▸ **DATASET RECORDS**:

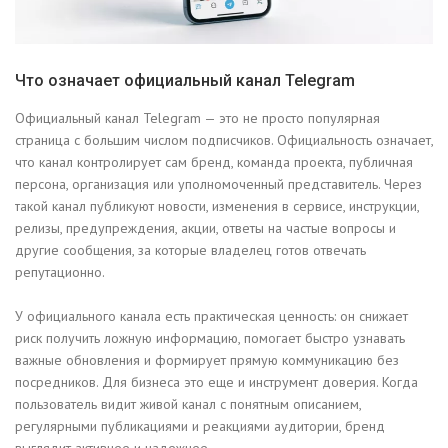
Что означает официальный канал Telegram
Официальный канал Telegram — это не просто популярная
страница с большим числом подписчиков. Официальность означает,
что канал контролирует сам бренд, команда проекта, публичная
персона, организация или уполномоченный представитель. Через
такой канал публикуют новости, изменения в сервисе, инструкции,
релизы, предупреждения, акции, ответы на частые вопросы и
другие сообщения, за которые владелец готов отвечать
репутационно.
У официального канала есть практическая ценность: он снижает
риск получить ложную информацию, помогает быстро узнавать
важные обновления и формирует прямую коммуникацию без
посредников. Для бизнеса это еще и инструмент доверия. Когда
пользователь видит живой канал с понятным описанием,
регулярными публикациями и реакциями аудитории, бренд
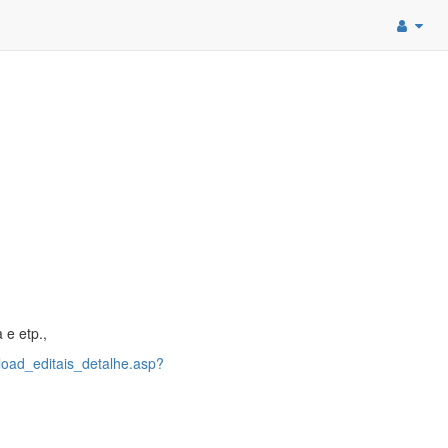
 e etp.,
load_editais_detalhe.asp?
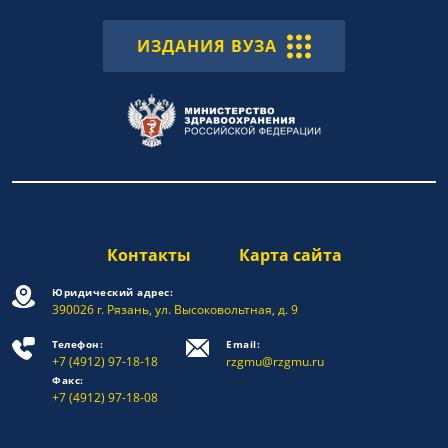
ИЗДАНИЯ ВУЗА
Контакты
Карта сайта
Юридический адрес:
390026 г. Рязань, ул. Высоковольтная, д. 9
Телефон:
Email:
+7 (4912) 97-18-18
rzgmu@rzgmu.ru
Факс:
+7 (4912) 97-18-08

▸ **ASSIGNED TASK**: Copy out every line of the material above exactly, skipping the pictures.

▸ **THE COMPLETED TASK**:
Что означает официальный канал Telegram
Официальный канал Telegram — это не просто популярная
страница с большим числом подписчиков. Официальность означает,
что канал контролирует сам бренд, команда проекта, публичная
персона, организация или уполномоченный представитель. Через
такой канал публикуют новости, изменения в сервисе, инструкции,
релизы, предупреждения, акции, ответы на частые вопросы и
другие сообщения, за которые владелец готов отвечать
репутационно.
У официального канала есть практическая ценность: он снижает
риск получить ложную информацию, помогает быстро узнавать
важные обновления и формирует прямую коммуникацию без
посредников. Для бизнеса это еще и инструмент доверия. Когда
пользователь видит живой канал с понятным описанием,
регулярными публикациями и реакциями аудитории, бренд
 e etp.,
load_editais_detalhe.asp?
ИЗДАНИЯ ВУЗА
Контакты
Карта сайта
Юридический адрес:
390026 г. Рязань, ул. Высоковольтная, д. 9
Телефон:
Email:
+7 (4912) 97-18-18
rzgmu@rzgmu.ru
Факс:
+7 (4912) 97-18-08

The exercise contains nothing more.